* PROMPT
Each record is to be copied exactly, with its pictures left behind.
-------------------------
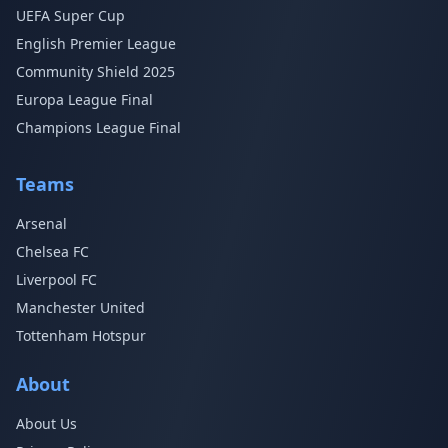
UEFA Super Cup
English Premier League
Community Shield 2025
Europa League Final
Champions League Final
Teams
Arsenal
Chelsea FC
Liverpool FC
Manchester United
Tottenham Hotspur
About
About Us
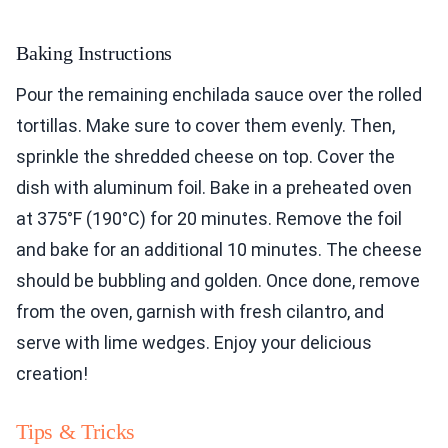
Baking Instructions
Pour the remaining enchilada sauce over the rolled
tortillas. Make sure to cover them evenly. Then,
sprinkle the shredded cheese on top. Cover the
dish with aluminum foil. Bake in a preheated oven
at 375°F (190°C) for 20 minutes. Remove the foil
and bake for an additional 10 minutes. The cheese
should be bubbling and golden. Once done, remove
from the oven, garnish with fresh cilantro, and
serve with lime wedges. Enjoy your delicious
creation!
Tips & Tricks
-------------------------
* ANSWER TO THE EXERCISE
UEFA Super Cup
English Premier League
Community Shield 2025
Europa League Final
Champions League Final
Teams
Arsenal
Chelsea FC
Liverpool FC
Manchester United
Tottenham Hotspur
About
About Us
Baking Instructions
Pour the remaining enchilada sauce over the rolled
tortillas. Make sure to cover them evenly. Then,
sprinkle the shredded cheese on top. Cover the
dish with aluminum foil. Bake in a preheated oven
at 375°F (190°C) for 20 minutes. Remove the foil
and bake for an additional 10 minutes. The cheese
should be bubbling and golden. Once done, remove
from the oven, garnish with fresh cilantro, and
serve with lime wedges. Enjoy your delicious
creation!
Tips & Tricks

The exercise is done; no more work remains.